Rolf Schablinski (* 5. Oktober 1932 in Erfurt; † 24. Juni 2009) war ein deutscher Journalist. Er war von 1959 bis 1965 Chefredakteur der Zeitung „Das Volk“ in der DDR.

Inhaltsverzeichnis

LebenBearbeiten

Schablinski, Sohn eines Arbeiters, besuchte die Grund- und die Oberschule mit Abitur. Er trat 1946 in die Freie Deutsche Jugend (FDJ) ein. Als Mitglied der damaligen BSG Stahl Erfurt wurde er 1950 DDR-Jugendmeister über 100 m und über längere Zeit hielt er auch den Jugendrekord mit 11,1 Sekunden über diese Strecke. 1951 kam er als Volontär zur SED-Bezirkszeitung „Das Volk“ in Erfurt. Ab 1951 studierte er Journalistik an der Karl-Marx-Universität Leipzig, dann an der Shdanow-Universität Leningrad mit dem Abschluss als Diplom-Journalist. Hier trainierte er mit dem sowjetischen Sprinter Ardalion Wassiljewitsch Ignatjew.[1]

Im Jahr 1954 wurde er Mitglied der Sozialistischen Einheitspartei Deutschlands (SED). Von 1957 bis 1959 arbeitete er als Redakteur und von 1959 bis 1965 als Chefredakteur des SED-Bezirksorgans „Das Volk“ in Erfurt (Nachfolger von Erich Richter). Gleichzeitig gehörte er der SED-Bezirksleitung Erfurt als Mitglied an. Anschließend war er Chef vom Dienst beim Allgemeinen Deutschen Nachrichtendienst (ADN). Von 1966 bis 1971 wirkte er zusammen mit Ehefrau Barbara Schablinski als ADN-Korrespondent in Bonn und von 1972 bis 1975 in Moskau. Ein Studium von 1976 bis 1978 an der Parteihochschule „Karl Marx“ beendete er als Diplom-Gesellschaftswissenschaftler. Von 1978 bis 1990 fungierte er als Stellvertreter bzw. 1. Stellvertreter des Generaldirektors des ADN.

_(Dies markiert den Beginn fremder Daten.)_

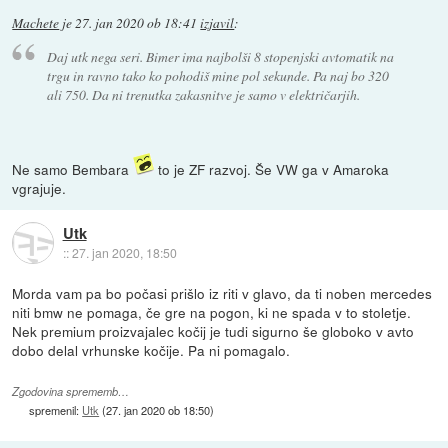
Machete
je
27. jan 2020 ob 18:41
izjavil
:
Daj utk nega seri. Bimer ima najbolši 8 stopenjski avtomatik na
trgu in ravno tako ko pohodiš mine pol sekunde. Pa naj bo 320
ali 750. Da ni trenutka zakasnitve je samo v električarjih.
Ne samo Bembara
to je ZF razvoj. Še VW ga v Amaroka
vgrajuje.
Utk
::
27. jan 2020, 18:50
Morda vam pa bo počasi prišlo iz riti v glavo, da ti noben mercedes
niti bmw ne pomaga, če gre na pogon, ki ne spada v to stoletje.
Nek premium proizvajalec kočij je tudi sigurno še globoko v avto
dobo delal vrhunske kočije. Pa ni pomagalo.
Zgodovina sprememb…
spremenil:
Utk
(
27. jan 2020 ob 18:50
)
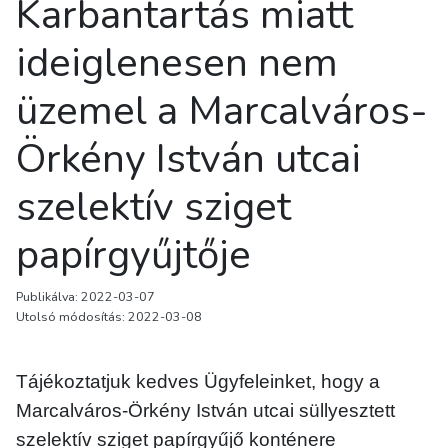
Karbantartás miatt
ideiglenesen nem
üzemel a Marcalváros-
Örkény István utcai
szelektív sziget
papírgyűjtője
Publikálva: 2022-03-07
Utolsó módosítás: 2022-03-08
Tájékoztatjuk kedves Ügyfeleinket, hogy a
Marcalváros-Örkény István utcai süllyesztett
szelektív sziget papírgyűjő konténere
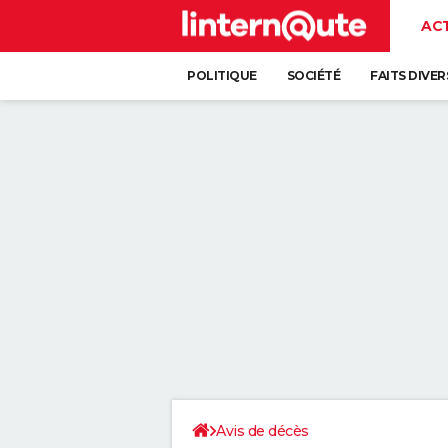
AC
POLITIQUE
SOCIÉTÉ
FAITS DIVER
Avis de décès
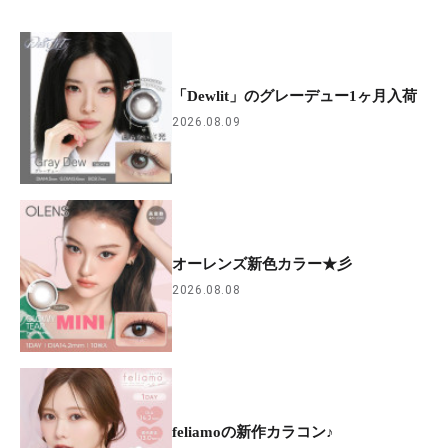
「Dewlit」のグレーデュー1ヶ月入荷
2026.08.09
オーレンズ新色カラー★彡
2026.08.08
feliamoの新作カラコン♪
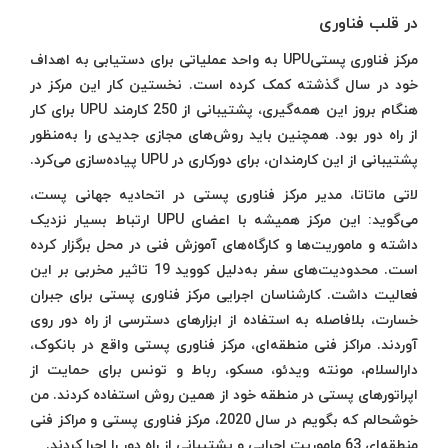
در قلب فناوری
مرکز فناوری پستیUPU به واحد عملیاتی برای دستیابی به اهداف
خود در سال گذشته کمک کرده است. نخستین کار این مرکز در
هنگام بروز این همه‌گیری، پشتیبانی از 250 کارمند UPU برای کار
از راه دور بود. همچنین باید روش‌های مجازی جدیدی را به‌منظور
پشتیبانی از این کارمندان، برای دورکاری در UPU پیاده‌سازی می‌کرد.
لاتی ماتاتا، مدیر مرکز فناوری پستی در اتحادیه جهانی پست،
می‌گوید: این مرکز همیشه با اعضای UPU ارتباط بسیار نزدیک
داشته و ماموریت‌ها و کارگاه‌های آموزش فنی در محل برگزار کرده
است. محدودیت‌های سفر به‌دلیل کووید 19 تاثیر مخربی بر این
فعالیت داشت. کارشناسان اجرایی مرکز فناوری پستی برای جبران
خسارت، بلافاصله به استفاده از ابزارهای دسترسی از راه دور روی
آوردند. مراکز فنی منطقه‌ای، مرکز فناوری پستی واقع در بانکوک،
دارالسلام، مونته ویدئو، مسکو، رباط و تونس برای حمایت از
اپراتورهای پستی در منطقه خود از همین روش استفاده کردند. من
خوشحالم که بگویم در سال 2020، مرکز فناوری پستی و مراکز فنی
منطقه‌ای 63 ماموریت اجرایی و پشتیبانی از راه دور را اجرا کردند.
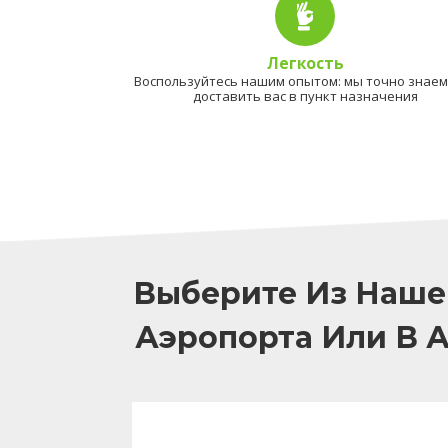
Легкость
Воспользуйтесь нашим опытом: мы точно знаем,
доставить вас в пункт назначения
Выберите Из Наше
Аэропорта Или В 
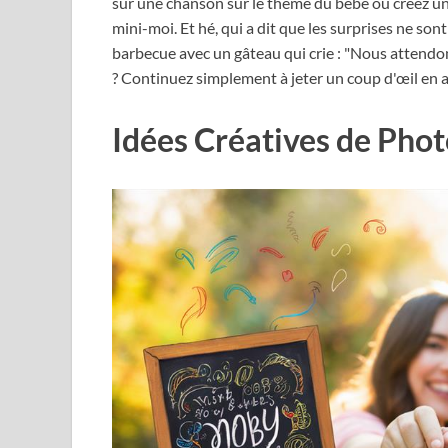
sur une chanson sur le thème du bébé ou créez u
mini-moi. Et hé, qui a dit que les surprises ne son
barbecue avec un gâteau qui crie : "Nous attendon
? Continuez simplement à jeter un coup d'œil en 
Idées Créatives de Phot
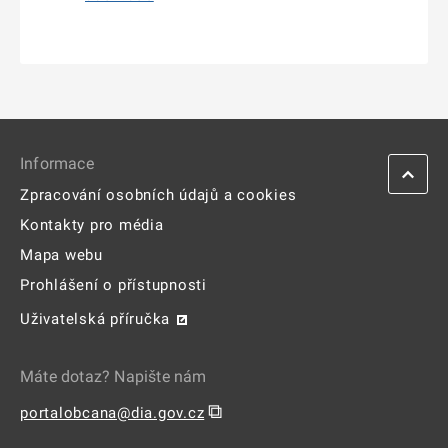
Informace
Zpracování osobních údajů a cookies
Kontakty pro média
Mapa webu
Prohlášení o přístupnosti
Uživatelská příručka
Máte dotaz? Napište nám
⧉
portalobcana@dia.gov.cz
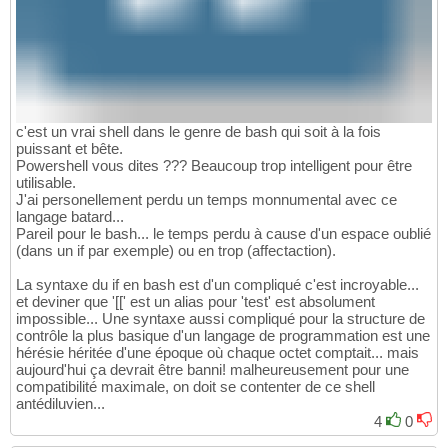
c'est un vrai shell dans le genre de bash qui soit à la fois
puissant et bête.
Powershell vous dites ??? Beaucoup trop intelligent pour être
utilisable.
J'ai personellement perdu un temps monnumental avec ce
langage batard...
Pareil pour le bash... le temps perdu à cause d'un espace oublié
(dans un if par exemple) ou en trop (affectaction).
La syntaxe du if en bash est d'un compliqué c'est incroyable...
et deviner que '[[' est un alias pour 'test' est absolument
impossible... Une syntaxe aussi compliqué pour la structure de
contrôle la plus basique d'un langage de programmation est une
hérésie héritée d'une époque où chaque octet comptait... mais
aujourd'hui ça devrait être banni! malheureusement pour une
compatibilité maximale, on doit se contenter de ce shell
antédiluvien...
4
0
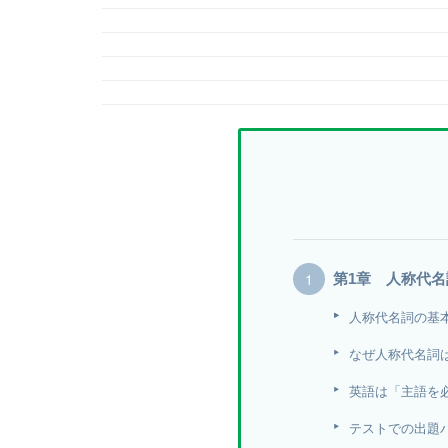
第1章 人称代
人称代名詞の基
なぜ人称代名詞
英語は「主語を
テストでの出題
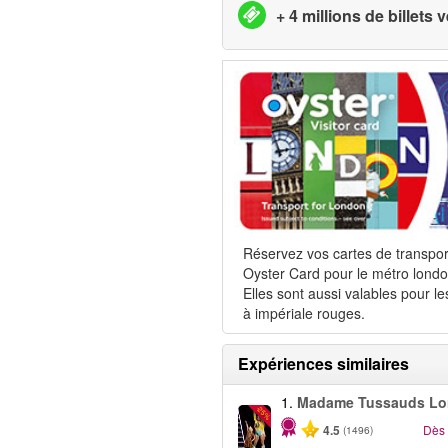
+ 4 millions de billets
Réservez vos cartes de transpor
Oyster Card pour le métro londo
Elles sont aussi valables pour le
à impériale rouges.
Expériences similaires
1.
Madame Tussauds Lo
-25%
4.5
Dès
(1496)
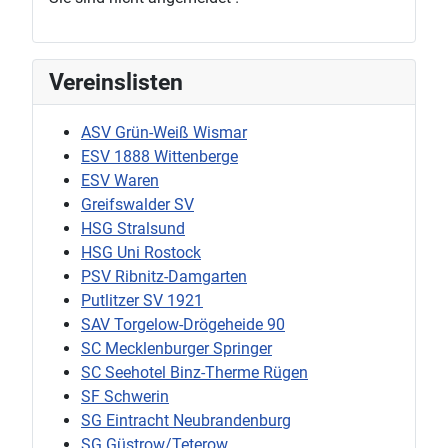
Vereinslisten
ASV Grün-Weiß Wismar
ESV 1888 Wittenberge
ESV Waren
Greifswalder SV
HSG Stralsund
HSG Uni Rostock
PSV Ribnitz-Damgarten
Putlitzer SV 1921
SAV Torgelow-Drögeheide 90
SC Mecklenburger Springer
SC Seehotel Binz-Therme Rügen
SF Schwerin
SG Eintracht Neubrandenburg
SG Güstrow/Teterow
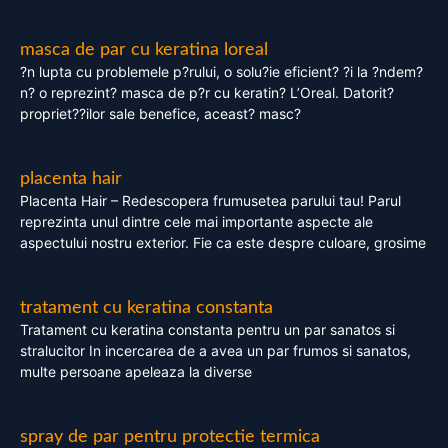
masca de par cu keratina loreal
?n lupta cu problemele p?rului, o solu?ie eficient? ?i la ?ndem?
n? o reprezint? masca de p?r cu keratin? L’Oreal. Datorit?
propriet??ilor sale benefice, aceast? masc?
placenta hair
Placenta Hair – Redescopera frumusetea parului tau! Parul
reprezinta unul dintre cele mai importante aspecte ale
aspectului nostru exterior. Fie ca este despre culoare, grosime
tratament cu keratina constanta
Tratament cu keratina constanta pentru un par sanatos si
stralucitor In incercarea de a avea un par frumos si sanatos,
multe persoane apeleaza la diverse
spray de par pentru protectie termica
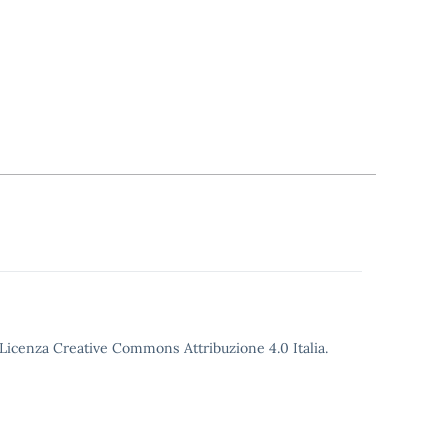
o Licenza Creative Commons Attribuzione 4.0 Italia.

Schablinski lebte zuletzt in Berlin. Er starb im Alter von 76 Jahren.[2]

AuszeichnungenBearbeiten

LiteraturBearbeiten

EinzelnachweiseBearbeiten

  1. Rolf trainiert zusammen mit Ignatjew. In: Berliner Zeitung, 29. November 1953, S. 7.
  2. Traueranzeige in der Berliner Zeitung vom 4. Juli 2009, S. 24.